Una tarde pasó algo, justamente entre los hijos de ambas, que me hizo saber que algo estoy haciendo bien en cuanto a la seguridad e independencia que va adquiriendo mi hijo. Lo escuché por largo rato discutir con dos amigos. Estaba molesto y frustrado. Llegó el punto en que defendía su argumento llorando y no me resistí a ir a consolarlo. Le dije que si no llegaban a un entendido, que se saliera del juego. Aún con las lágrimas corriéndole por la cara, se paró y me dijo, “Déjame resolver esto solo”. Me estremecí, respeté lo que me pedía y me fui.

Fue como ese reality check. No vi un bebé, vi un jovencito que comienza a tomar ciertas decisiones (aunque siempre vigiladas) y tiene la capacidad de enfrentarse a las situaciones o conflictos propios de la edad. Fue un ejercicio bonito, porque luego las mamás nos hablamos, nos consolamos y aprendimos juntas.
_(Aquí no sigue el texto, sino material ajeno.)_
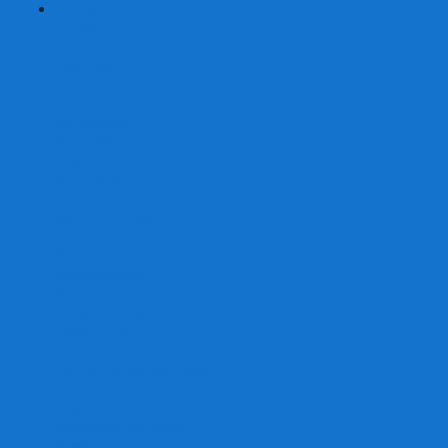
+
-
Серии
7 Чудес
Alias
Exit Квест
Fluxx
Pixel Tactics
Runebound
Small World
Азул
Активити
Башня, Дженга
Билет на поезд
Бэнг!
Взрывные котята
Воображарий
Время приключений
Гномы - вредители
Гравити фолз
Детективные истории
Детективные хроники
Диксит
Замес
Звёздные империи
Зомби в доме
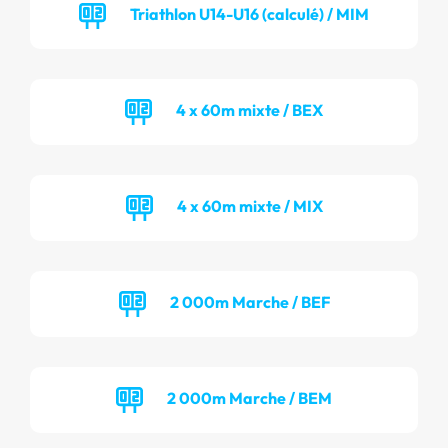
Triathlon U14-U16 (calculé) / MIM
4 x 60m mixte / BEX
4 x 60m mixte / MIX
2 000m Marche / BEF
2 000m Marche / BEM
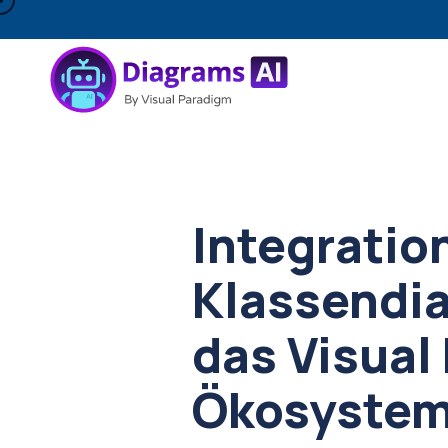
Integration
Klassendi
das Visual
Ökosyste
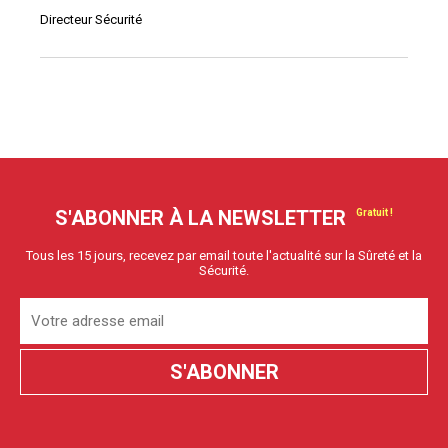
Directeur Sécurité
S'ABONNER À LA NEWSLETTER
Tous les 15 jours, recevez par email toute l'actualité sur la Sûreté et la
Sécurité.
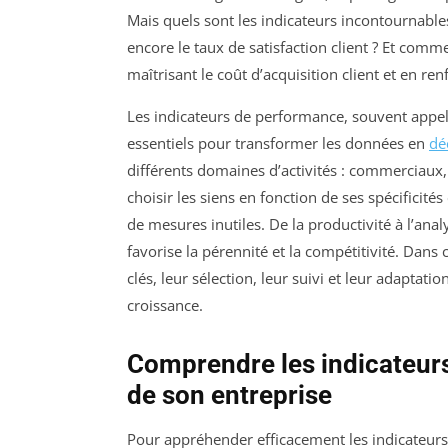
Mais quels sont les indicateurs incontournables 
encore le taux de satisfaction client ? Et commen
maîtrisant le coût d’acquisition client et en ren
Les indicateurs de performance, souvent appelé
essentiels pour transformer les données en
dé
différents domaines d’activités : commerciaux,
choisir les siens en fonction de ses spécificités
de mesures inutiles. De la productivité à l’ana
favorise la pérennité et la compétitivité. Dans
clés, leur sélection, leur suivi et leur adaptat
croissance.
Comprendre les indicateur
de son entreprise
Pour appréhender efficacement les indicateurs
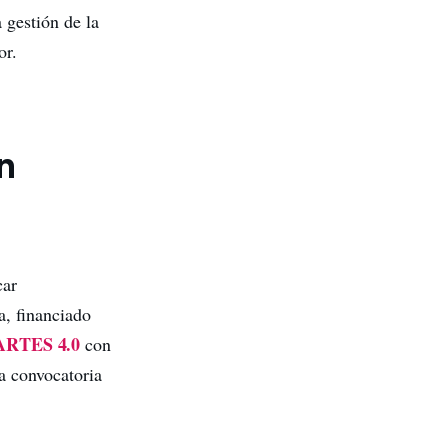
a gestión de la
or.
n
car
, financiado
ARTES 4.0
con
a convocatoria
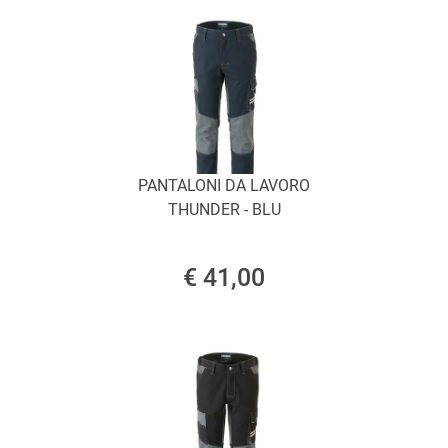
PANTALONI DA LAVORO
THUNDER - BLU
€ 41,00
Con esto no pretendo justificar ni sobrevalorar los videojuegos. Tampoco busco aprobación, porque como establecí en el inicio, cada quien lleva la maternidad como mejor puede, y no tengo duda de que en esto también hay efectos negativos. Lo expongo porque estoy convencida de que si se mantiene un control sobre estos juegos, pueden servir de herramienta multiusos, sobre todo en la etapa de cambios de la preadolescencia, donde los padres, madres y tutores, tenemos que seguir buscando y encontrando experiencias o elementos de conexión con nuestros hijos e hijas. Por lo menos lo ha sido para nosotros dentro de esta nueva realidad que no aún desconocemos.